§ **REQUIRED WORK**
Your answer should hold each line of the material that contains the word "чтобы".
———
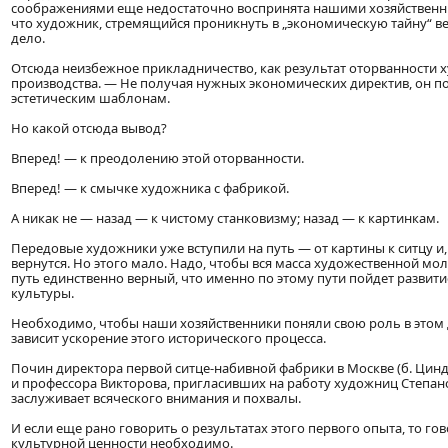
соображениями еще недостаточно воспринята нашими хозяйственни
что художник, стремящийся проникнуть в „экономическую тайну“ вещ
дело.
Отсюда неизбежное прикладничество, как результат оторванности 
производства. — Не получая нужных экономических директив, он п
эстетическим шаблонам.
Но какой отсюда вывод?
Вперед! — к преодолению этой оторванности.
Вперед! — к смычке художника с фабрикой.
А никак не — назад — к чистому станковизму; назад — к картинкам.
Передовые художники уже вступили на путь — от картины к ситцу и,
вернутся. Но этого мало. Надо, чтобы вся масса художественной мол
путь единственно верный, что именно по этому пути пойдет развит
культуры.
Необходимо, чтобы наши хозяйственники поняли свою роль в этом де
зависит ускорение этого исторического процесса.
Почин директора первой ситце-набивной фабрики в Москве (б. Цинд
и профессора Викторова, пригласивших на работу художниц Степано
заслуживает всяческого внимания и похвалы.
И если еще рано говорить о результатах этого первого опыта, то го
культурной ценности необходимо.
———
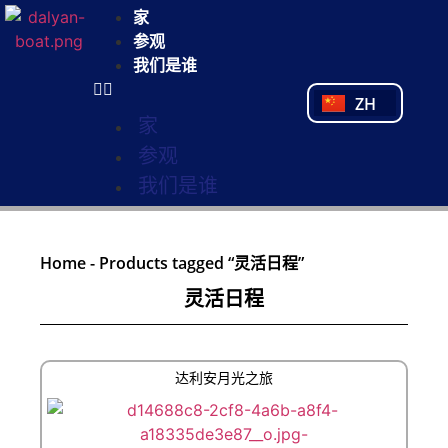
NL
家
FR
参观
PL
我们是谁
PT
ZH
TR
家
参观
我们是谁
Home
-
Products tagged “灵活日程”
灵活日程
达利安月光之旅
———
§ **EXERCISE RESPONSE**
вернутся. Но этого мало. Надо, чтобы вся масса художественной мол
Необходимо, чтобы наши хозяйственники поняли свою роль в этом де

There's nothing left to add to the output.